*** DATASET CONTENT ***

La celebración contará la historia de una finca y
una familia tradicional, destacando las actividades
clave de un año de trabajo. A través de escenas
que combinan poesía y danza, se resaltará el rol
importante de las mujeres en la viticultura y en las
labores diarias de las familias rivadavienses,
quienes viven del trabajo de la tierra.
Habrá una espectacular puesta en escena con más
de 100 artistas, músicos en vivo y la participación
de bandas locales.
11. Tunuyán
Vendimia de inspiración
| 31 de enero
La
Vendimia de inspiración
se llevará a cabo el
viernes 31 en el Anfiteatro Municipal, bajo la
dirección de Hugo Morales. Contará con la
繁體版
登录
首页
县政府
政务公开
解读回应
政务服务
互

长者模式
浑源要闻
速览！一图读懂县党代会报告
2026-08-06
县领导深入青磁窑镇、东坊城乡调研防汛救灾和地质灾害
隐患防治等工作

***
*** DATASET CONTENT ***

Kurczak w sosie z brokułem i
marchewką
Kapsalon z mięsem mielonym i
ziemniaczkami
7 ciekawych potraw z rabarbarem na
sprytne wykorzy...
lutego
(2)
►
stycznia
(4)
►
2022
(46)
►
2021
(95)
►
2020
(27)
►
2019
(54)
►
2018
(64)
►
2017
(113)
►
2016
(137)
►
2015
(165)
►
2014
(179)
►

***
*** DATASET CONTENT ***

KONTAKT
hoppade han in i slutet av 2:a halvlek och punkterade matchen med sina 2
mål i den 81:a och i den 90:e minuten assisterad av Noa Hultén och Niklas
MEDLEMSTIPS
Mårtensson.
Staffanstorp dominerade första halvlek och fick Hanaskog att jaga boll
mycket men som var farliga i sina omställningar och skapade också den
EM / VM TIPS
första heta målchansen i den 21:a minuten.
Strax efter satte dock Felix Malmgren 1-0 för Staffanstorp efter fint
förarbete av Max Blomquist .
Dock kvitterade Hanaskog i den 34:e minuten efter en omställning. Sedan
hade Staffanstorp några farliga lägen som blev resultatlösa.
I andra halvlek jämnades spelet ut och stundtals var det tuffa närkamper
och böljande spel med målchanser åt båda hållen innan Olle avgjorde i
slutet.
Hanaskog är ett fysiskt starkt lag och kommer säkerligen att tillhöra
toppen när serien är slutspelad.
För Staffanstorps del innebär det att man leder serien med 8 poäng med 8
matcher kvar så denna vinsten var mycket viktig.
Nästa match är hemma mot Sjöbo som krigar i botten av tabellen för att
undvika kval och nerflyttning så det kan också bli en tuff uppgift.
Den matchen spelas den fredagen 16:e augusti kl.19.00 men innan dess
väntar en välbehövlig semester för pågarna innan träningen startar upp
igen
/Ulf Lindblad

***

# [EXERCISE INSTRUCTIONS]
Starting with the line that holds "MEDLEMSTIPS" and ending with the line that holds "första heta målchansen i den 21:a minuten.", retype every line in the data above exactly, and nothing else.

# [RESPONSE TO THIS EXERCISE]
MEDLEMSTIPS
Mårtensson.
Staffanstorp dominerade första halvlek och fick Hanaskog att jaga boll
mycket men som var farliga i sina omställningar och skapade också den
EM / VM TIPS
första heta målchansen i den 21:a minuten.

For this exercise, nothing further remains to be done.